_WHAT YOU SHOULD DO_: Please output exactly the lines below, starting at the line that has "NASZE MARKI" and ending at the line that has "ประเภทธุรกิจ, ที่อยู่, เบอร์โทร, แฟกซ์, อีเมล์, จำนวนคนงาน, ผู้", both included; leave out all pictures and include nothing else.

_RECORD EXTRACTS_:
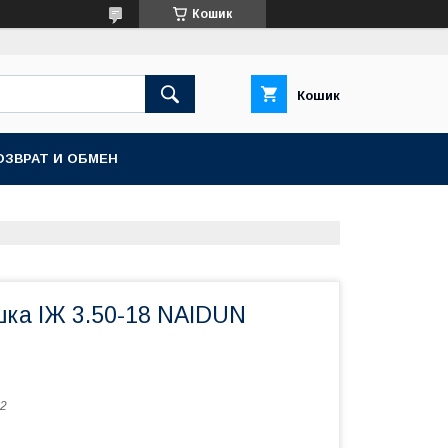
Кошик
Кошик
ОЗВРАТ И ОБМЕН
ка ІЖ 3.50-18 NAIDUN
2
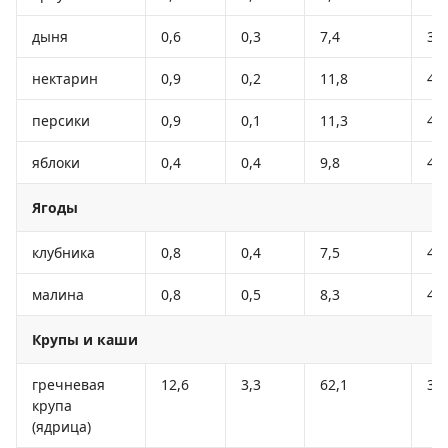
дыня
0,6
0,3
7,4
33
нектарин
0,9
0,2
11,8
48
персики
0,9
0,1
11,3
46
яблоки
0,4
0,4
9,8
47
Ягоды
клубника
0,8
0,4
7,5
41
малина
0,8
0,5
8,3
46
Крупы и каши
гречневая
12,6
3,3
62,1
31
крупа
(ядрица)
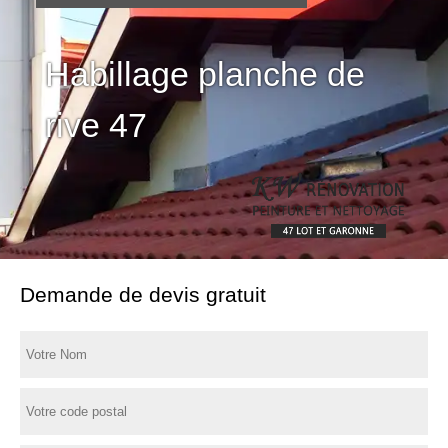
Habillage planche de
rive 47
Demande de devis gratuit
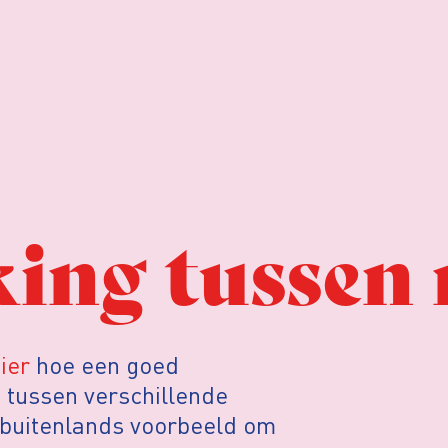
ing tussen 
ier
hoe een goed
 tussen verschillende
n buitenlands voorbeeld om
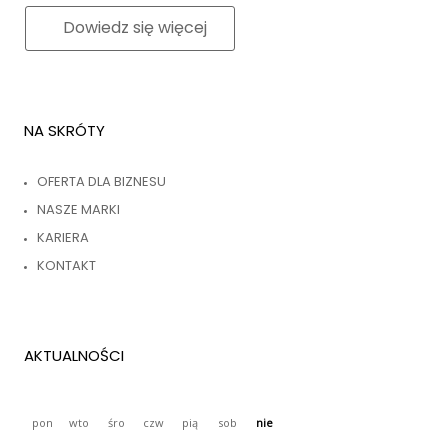
Dowiedz się więcej
NA SKRÓTY
OFERTA DLA BIZNESU
NASZE MARKI
KARIERA
KONTAKT
AKTUALNOŚCI
pon
wto
śro
czw
pią
sob
nie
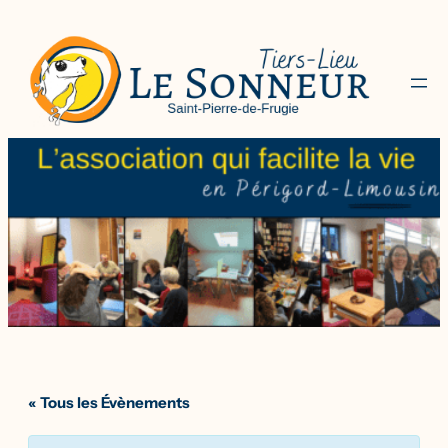
« Tous les Évènements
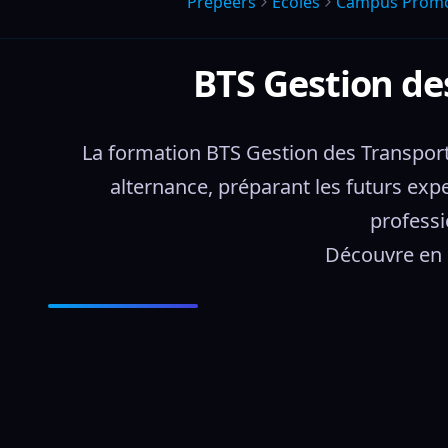
Prepeers
Écoles
Campus Promot
BTS Gestion de
La formation BTS Gestion des Transports
alternance, préparant les futurs expe
professi
Découvre en d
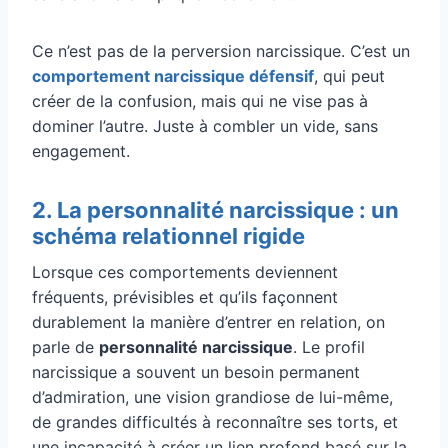
Ce n’est pas de la perversion narcissique. C’est un
comportement narcissique défensif
, qui peut
créer de la confusion, mais qui ne vise pas à
dominer l’autre. Juste à combler un vide, sans
engagement.
2. La personnalité narcissique : un
schéma relationnel rigide
Lorsque ces comportements deviennent
fréquents, prévisibles et qu’ils façonnent
durablement la manière d’entrer en relation, on
parle de
personnalité narcissique
. Le profil
narcissique a souvent un besoin permanent
d’admiration, une vision grandiose de lui-même,
de grandes difficultés à reconnaître ses torts, et
une incapacité à créer un lien profond basé sur la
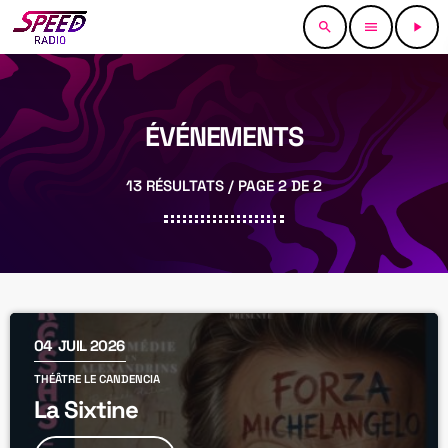
search
menu
play_arrow
ÉVÉNEMENTS
13 RÉSULTATS / PAGE 2 DE 2
04
JUIL 2026
THÉÂTRE LE CANDENCIA
La Sixtine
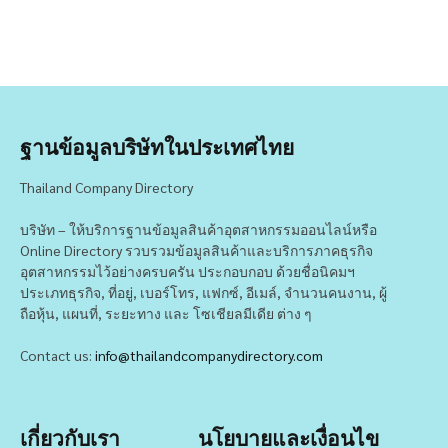
ฐานข้อมูลบริษัทในประเทศไทย
Thailand Company Directory
บริษัท – ให้บริการฐานข้อมูลสินค้าอุตสาหกรรมออนไลน์หรือ
Online Directory รวบรวมข้อมูลสินค้าและบริการภาคธุรกิจ
อุตสาหกรรมไว้อย่างครบครัน ประกอบกอบ ด้วยชื่อนิคมฯ
ประเภทธุรกิจ, ที่อยู่, เบอร์โทร, แฟกซ์, อีเมล์, จำนวนคนงาน, ผู้
ถือหุ้น, แผนที่, ระยะทาง และ โซเชียลมีเดีย ต่าง ๆ
Contact us:
info@thailandcompanydirectory.com
เกี่ยวกับเรา
นโยบายและเงื่อนไข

_WRITTEN SOLUTION_:
NASZE MARKI
KARIERA
KONTAKT
AKTUALNOŚCI
pon
wto
śro
czw
pią
sob
nie
« Tous les Évènements
Prepeers
Écoles
Campus Promot
BTS Gestion de
La formation BTS Gestion des Transports
alternance, préparant les futurs expe
professi
Découvre en d
Ce n’est pas de la perversion narcissique. C’est un
comportement narcissique défensif
, qui peut
créer de la confusion, mais qui ne vise pas à
dominer l’autre. Juste à combler un vide, sans
engagement.
2. La personnalité narcissique : un
schéma relationnel rigide
Lorsque ces comportements deviennent
fréquents, prévisibles et qu’ils façonnent
durablement la manière d’entrer en relation, on
parle de
personnalité narcissique
. Le profil
narcissique a souvent un besoin permanent
d’admiration, une vision grandiose de lui-même,
de grandes difficultés à reconnaître ses torts, et
une incapacité à créer un lien profond basé sur la
search
menu
play_arrow
ÉVÉNEMENTS
13 RÉSULTATS / PAGE 2 DE 2
04
JUIL 2026
THÉÂTRE LE CANDENCIA
La Sixtine
ฐานข้อมูลบริษัทในประเทศไทย
Thailand Company Directory
บริษัท – ให้บริการฐานข้อมูลสินค้าอุตสาหกรรมออนไลน์หรือ
Online Directory รวบรวมข้อมูลสินค้าและบริการภาคธุรกิจ
อุตสาหกรรมไว้อย่างครบครัน ประกอบกอบ ด้วยชื่อนิคมฯ
ประเภทธุรกิจ, ที่อยู่, เบอร์โทร, แฟกซ์, อีเมล์, จำนวนคนงาน, ผู้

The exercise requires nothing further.